Promising phase 1 results for Legend’s in vivo CAR T
Legend Biotech’s in vivo CAR-T cell therapy has reduced or eliminated signs of lymphoma in all recipients, according to phase 1 data due to be presented at EHA 2026.
Of the six patients who received the higher dose, five had a complete response to LB2501, a CD19/CD20 dual‑targeting in vivo CAR T therapy for B‑cell malignancies. Eight of the participants experienced cytokine release syndrome, but only one needed an intervention beyond basic symptomatic treatments for fever, pain or nausea.
Legend’s shares rose 30 percent following the news. Source
Kelonia reveals promising phase 1 in vivo CAR T data
Kelonia Therapeutics’ in vivo BCMA CAR T therapy has eliminated signs of disease in all 18 patients with relapsed or refractory multiple myeloma one month after treatment.
Patients assessed six months after treatment still had no cancer, and the patient with the longest follow-up – beyond 10 months – also had no minimal residual disease.
Eli Lillu acquired Kelonia – alongside in vivo developer Orna Therapeutics – earlier this year. Source
iPSC therapy beefs up failing hearts
Induced pluripotent stem cell-derived engineered heart muscle can remuscularize failing myocardium and improve function in patients with heart failure and a reduced left ventricular ejection fraction, according to a phase 1-2 study.
A total of 20 patients were treated with biologic ventricular assist tissue (BioVAT), which is formulated from engineered heart muscle composed of cardiomyocytes and stromal cells derived from allogeneic iPSCs.
BioVAT transplantation resulted in increases in the target heart-wall thickness, left ventricular ejection fraction, and quality of life. “Longer-term follow-up and further clinical investigation are warranted,” the researchers, based in Germany, concluded. Source
Dual CAR T opens doors for kidney patients
CAR-T treatment has enabled two patients with end-stage kidney disease to receive previously improbable kidney transplants.
The researchers at the University of Pennsylvania, NYU Langone, and Mass General used dual CAR-T cell therapy to reduce the level of harmful immune antibodies in the two highly sensitized patients. The approach combines CD19‑targeted CAR T-cells, which eliminate memory B cells, and BCMA‑targeted CAR T cells, which deplete antibody‑producing plasma cells.
“This is the first demonstration that CAR T cells can be used not only to treat cancer, but also to help patients who previously had no opportunity to receive a compatible donor kidney,” said Ali Naji, the Jonathan E. Rhoads Professor of Surgery and principal investigator of the study. “For patients who have spent years on the kidney transplant waiting list, this approach could be transformative.” Source
Restoring CAR T’s navigation system
Researchers have developed a strategy to help CAR T cells migrate into lymph nodes – a significant obstacle for treating B-cell malignancies with lymph node involvement – and kill lymphoma cells in mice.
“Many lymphomas grow primarily in lymph nodes,” said lead author Maria Zschummel. “If therapeutic immune cells cannot reach these sites efficiently, even powerful therapies may fail.”
The approach involved engineering the CAR T cells to express the chemokine receptor CCR7, crucial for nodal homing, which had become downregulated during manufacturing.
In mouse models, these cells also eliminated lymphoma cells more effectively than conventional CAR T cells. “This was a surprise,” says Zschummel. “We expected improved migration, but CCR7 also boosted the cells’ killing efficiency.” Source
Irradiation keeps CAR T cells in the fight against solid tumors
Irradiation can help CAR T cells survive longer and work more effectively inside solid tumors, according to a preclinical study.
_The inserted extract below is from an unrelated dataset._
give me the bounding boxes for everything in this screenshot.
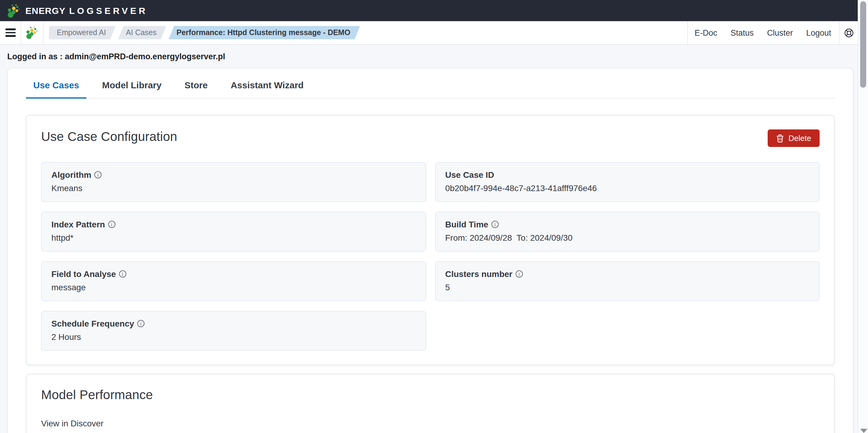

In mouse models of advanced lung cancer and melanoma, irradiation promoted dendritic cells to capture intact tumor surface proteins and display them on their own membranes, a process called "antigen dressing." These antigen-dressed dendritic cells then engaged the chimeric receptor on the CAR T cells, keeping them alive and multiplying within the tumor over several weeks.
The result was durable control of advanced lung tumors that CAR T cells alone could not eliminate.
"We found that dendritic cells can dress themselves in tumor proteins and use them to directly expand CAR T cells through the engineered receptor,” said lead author Jalal Ahmed from Mount Sinai, USA. “This was completely unexpected – dendritic cells normally engage T cells through an entirely different mechanism.” Source
A SMArTer – and safer – CRISPR?
Researchers have developed a new strategy to improve the precision and safety of CRISPR-Cas9 gene editing in human blood stem cells.
The study introduces SMArT (“Selection by Means of Artificial Transactivators”), which transiently implements AND reporter gates to achieve templated integration of a functional cassette at the target site.
The researchers used SMArT to enrich edited hematopoietic stem and progenitor cells (HSPCs) to 80-100 percent purity, while removing cells carrying unintended and potentially harmful genomic alterations generated during editing.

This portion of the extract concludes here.